Roller Derby is bigger than ever in the Med City.
The Med City Mafia is constantly adding new members and has even had to break into two teams under one league to utilize all the women.
Bria Carr is one of the newest members of the Med City Mafia. She first experienced roller derby years before joining.
"It was just this really cool, sort of, strong women being awesome and I was like, 'I want to do that! I want to be that person!'," said Bria.
This March Bria began working on joining the Med City Mafia by becoming a new recruit.
Her roller derby name is Britzkrieg.
“I always feel powerful," said Bria. "I always feel like I can walk out those doors and just like walk down the street and no one's going to mess with me because I'm awesome and it's like it's a very empowering kind of feeling.”

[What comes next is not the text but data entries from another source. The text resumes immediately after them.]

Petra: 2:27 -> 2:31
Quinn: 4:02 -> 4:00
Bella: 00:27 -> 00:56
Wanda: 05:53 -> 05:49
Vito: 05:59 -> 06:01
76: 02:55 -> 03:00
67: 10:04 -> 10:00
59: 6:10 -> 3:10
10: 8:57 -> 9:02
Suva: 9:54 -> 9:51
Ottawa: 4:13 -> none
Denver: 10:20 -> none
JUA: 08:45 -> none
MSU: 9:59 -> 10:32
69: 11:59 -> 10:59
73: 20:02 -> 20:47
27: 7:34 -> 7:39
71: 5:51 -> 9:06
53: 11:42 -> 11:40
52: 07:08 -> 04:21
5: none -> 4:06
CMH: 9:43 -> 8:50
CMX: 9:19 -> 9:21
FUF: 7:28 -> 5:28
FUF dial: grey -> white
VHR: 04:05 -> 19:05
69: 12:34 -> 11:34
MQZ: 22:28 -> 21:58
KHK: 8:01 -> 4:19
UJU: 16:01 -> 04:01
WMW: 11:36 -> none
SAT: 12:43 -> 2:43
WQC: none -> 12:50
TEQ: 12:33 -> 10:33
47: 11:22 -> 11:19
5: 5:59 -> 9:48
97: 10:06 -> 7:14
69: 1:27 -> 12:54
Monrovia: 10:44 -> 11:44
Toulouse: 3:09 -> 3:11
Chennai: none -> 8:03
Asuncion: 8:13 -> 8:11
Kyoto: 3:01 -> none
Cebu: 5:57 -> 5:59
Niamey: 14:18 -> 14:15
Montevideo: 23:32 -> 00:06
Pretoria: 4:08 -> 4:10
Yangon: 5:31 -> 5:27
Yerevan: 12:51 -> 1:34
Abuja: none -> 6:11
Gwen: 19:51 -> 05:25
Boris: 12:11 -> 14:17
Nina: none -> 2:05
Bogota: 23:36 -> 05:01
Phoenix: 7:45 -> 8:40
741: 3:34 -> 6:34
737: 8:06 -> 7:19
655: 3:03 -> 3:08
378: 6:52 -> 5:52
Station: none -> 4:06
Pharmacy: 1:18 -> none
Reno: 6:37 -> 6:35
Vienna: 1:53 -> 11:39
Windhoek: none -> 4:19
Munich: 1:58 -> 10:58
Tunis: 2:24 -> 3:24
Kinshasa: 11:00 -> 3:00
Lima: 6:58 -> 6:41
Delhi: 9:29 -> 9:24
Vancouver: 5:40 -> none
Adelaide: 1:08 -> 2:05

Roller derby is played by two teams of five members. Game play consists of a series of short match ups, called jams, in which both teams designate a scoring player, the jammer, who scores points by lapping members of the opposing team. The teams assist their own jammer while trying to stop the opposing jammer. Essentially, players are playing both offense and defense simultaneously.
But outside of Roller Derby Bria, and most of the other girls on the team, are just like us, they work a normal day job. Bria works at Creating Ability in Chatfield, a company that makes kayaks for people with disabilities.
"I'm officially the sidekick at creating ability," said Bria. "I'm the jack of all trades, master of none. I answer the phone, I do invoices, I do shipping, I travel the country in the summer and go to events. I work on the beach. We get people in kayaks. I sweep, sometimes, when dad makes me."
Bria works with her father who is hesitant about supporting her decision to get involved in Roller Derby.
“It's a complete mix of emotions," said Bria's father, Kevin Carr. "There's a part of me that loves seeing her get involved especially in a sport where you've got some camaraderie and people are all in it for the same reason. There's a little terror as a father, because I don't care how much the sport has changed the floor is still very hard and when you're moving at speed I get concerned that she'll come in one morning on crutches and I'll just have to not say I told you so but go 'oh, I'm so sorry, I hope you're okay.' I'm nervous about it.”
Bria has trained for about 6 months without ever being in a bout, it takes most people about that long to complete their training.
“Bria is amazing," said Bria's coach, Mackenzie Rohe. "As you can tell she's an amazon, very tall, very strong athlete which is always a good thing! She came in with not that much confidence but you can see she's really blossomed since then.”
Bria is preparing to start in her first bout against Mason City's River City Dames Of Anarchy.
“My first bout?," said Bria. "Are my allowed to say having it over? Having the stress of that over. I think it would be really cool, I hope this doesn't sound egocentric, it would be really cool to hear someone yell my name.”
But before she'll hear someone yell her name she's going to need to make sure her mental game is strong.
“The hardest part mentally for me so far is remembering that I can do more than I think I can," said Bria. "Skating is not something I've done before this. It's tricky because you learn things a step at a time and you just have to keep convincing yourself, I can do this. It feels like I shouldn't be able to throw my body in the air, turn around and land it. But I can. It feels like that 200 pound girl coming at me full speed hits me I'm going to die, but you're not. So it's just this very interesting line between understanding you are that strong and you will be stronger.”
Bria recently had the chance to participate in her first bout. The team didn't win but did have fun.